I would advise your friend to take the full course of antibiotics, use the antibiotic cream and then follow up with ADE cream to help minimize the scar. Colloidal silver is also good for this.
LOL – As a mom of five kids, I had lots of experience with wounds.
ianeymeaney says
/thinks that debrided means getting a divorce
/googles debrided
/throws up in mouth, a lot
All jokes aside, I hope your friend gets better
Holms says
And also thanks to the worry induced by a nasty injury like this. Much like religion, this shit sees fear and uncertainty as an opportunity.
mithrandir says
And the thing is, worries about antibiotics could also result from misunderstandings about the problems antibiotics do cause – not because they don’t work or have side effects, but because they do work (but not perfectly).
I’m referring, of course, to antibiotic-resistant strains of bacteria resulting from misuse/overuse of antibiotics.
And from the perspective of the antibiotic-using patient, there isn’t much to worry about. Just follow the simple rules: 1) don’t ask for antibiotics for a viral infection – ideally, have the doctor test for bacteria first; 2) if you do get antibiotics, take the full course so as to minimize the chance of leaving partially-resistant survivors – don’t stop taking it just because you feel well.
In the case at hand, 1) is almost certainly not an issue, so the problem is making sure 2) happens.
lorn says
Let us hope she follows through on the antibiotic, both keeping with the schedule and dosage, and taking all of the pills.
StevoR : Free West Papua, free Tibet, let the Chagossians return! says
The internet certainly has its moments and pros and cons.
Yes, this sure is an good example of one of its cons in several meanings of that word.
Recluse?
I’m guessing some type of spider or insect is meant by that yeah? Not y’know a person as the word is generally applied to, right!?

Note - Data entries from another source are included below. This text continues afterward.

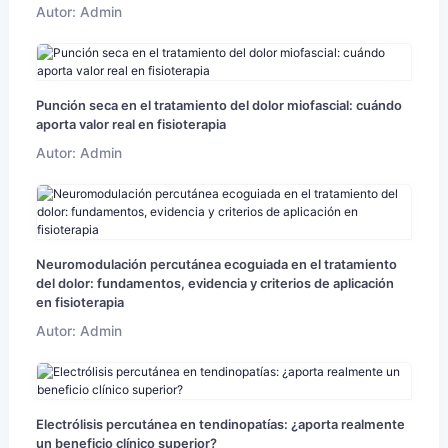
Autor: Admin
Punción seca en el tratamiento del dolor miofascial: cuándo
aporta valor real en fisioterapia
Autor: Admin
Neuromodulación percutánea ecoguiada en el tratamiento
del dolor: fundamentos, evidencia y criterios de aplicación
en fisioterapia
Autor: Admin
Electrólisis percutánea en tendinopatías: ¿aporta realmente
un beneficio clínico superior?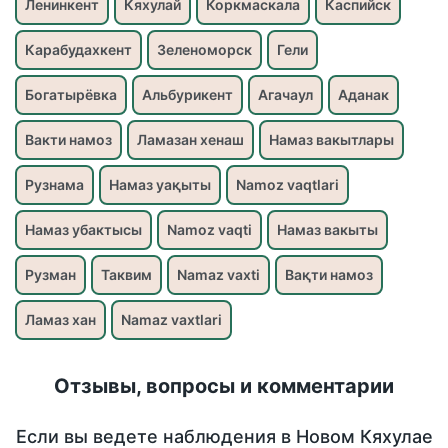
Ленинкент
Кяхулай
Коркмаскала
Каспийск
Карабудахкент
Зеленоморск
Гели
Богатырёвка
Альбурикент
Агачаул
Аданак
Вакти намоз
Ламазан хенаш
Намаз вакытлары
Рузнама
Намаз уақыты
Namoz vaqtlari
Намаз убактысы
Namoz vaqti
Намаз вакыты
Рузман
Таквим
Namaz vaxti
Вақти намоз
Ламаз хан
Namaz vaxtlari
Отзывы, вопросы и комментарии
Если вы ведете наблюдения в Новом Кяхулае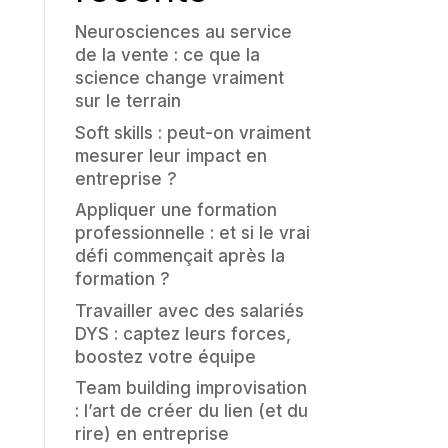
Neurosciences au service
de la vente : ce que la
science change vraiment
sur le terrain
Soft skills : peut-on vraiment
mesurer leur impact en
entreprise ?
Appliquer une formation
professionnelle : et si le vrai
défi commençait après la
formation ?
Travailler avec des salariés
DYS : captez leurs forces,
boostez votre équipe
Team building improvisation
: l’art de créer du lien (et du
rire) en entreprise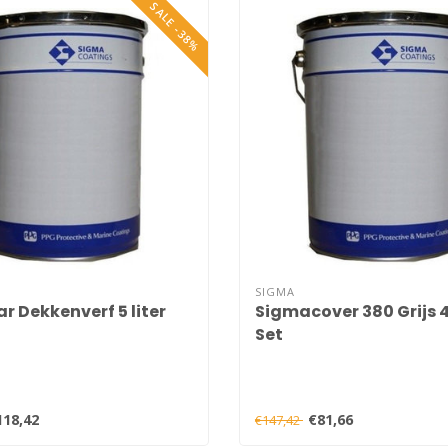
SALE -38%
SIGMA
 Dekkenverf 5 liter
Sigmacover 380 Grijs 4 
Set
118,42
€81,66
€147,42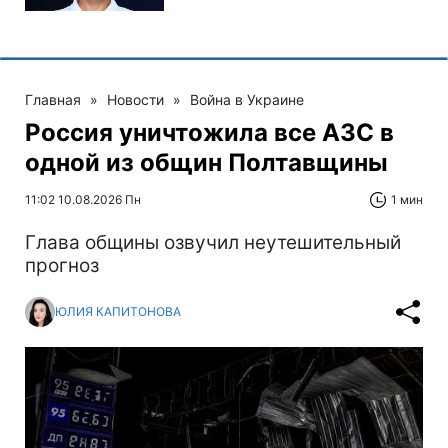
Главная
»
Новости
»
Война в Украине
Россия уничтожила все АЗС в
одной из общин Полтавщины
11:02 10.08.2026 Пн
1 мин
Глава общины озвучил неутешительный
прогноз
ЮЛИЯ КАПИТОНОВА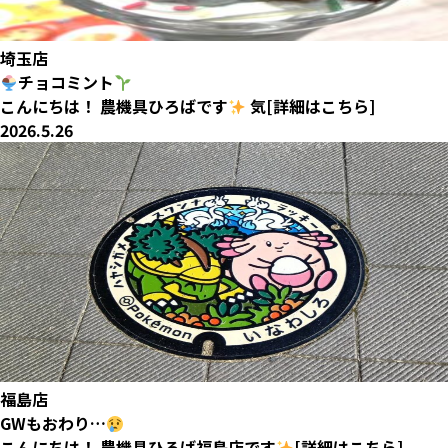
埼玉店
チョコミント
こんにちは！ 農機具ひろばです
気[詳細はこちら]
2026.5.26
福島店
GWもおわり…
こんにちは！ 農機具ひろば福島店です
[詳細はこちら]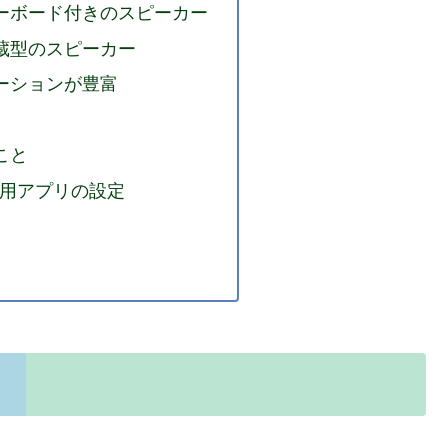
ーボード付きのスピーカー
蔵型のスピーカー
ーションが豊富
こと
」専用アプリの設定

Science it works (seeing this comment on your computer screen kinda proves that!) – and you should listen to the experts who have put the time and effort in to really know and prove that they know exactly what they are talking about.
Why, why, why, would you listen to anyone else who hasn’t done that?
I hope your friend recovers fully DarkSyde – and I also hope she reads and contemplates this post.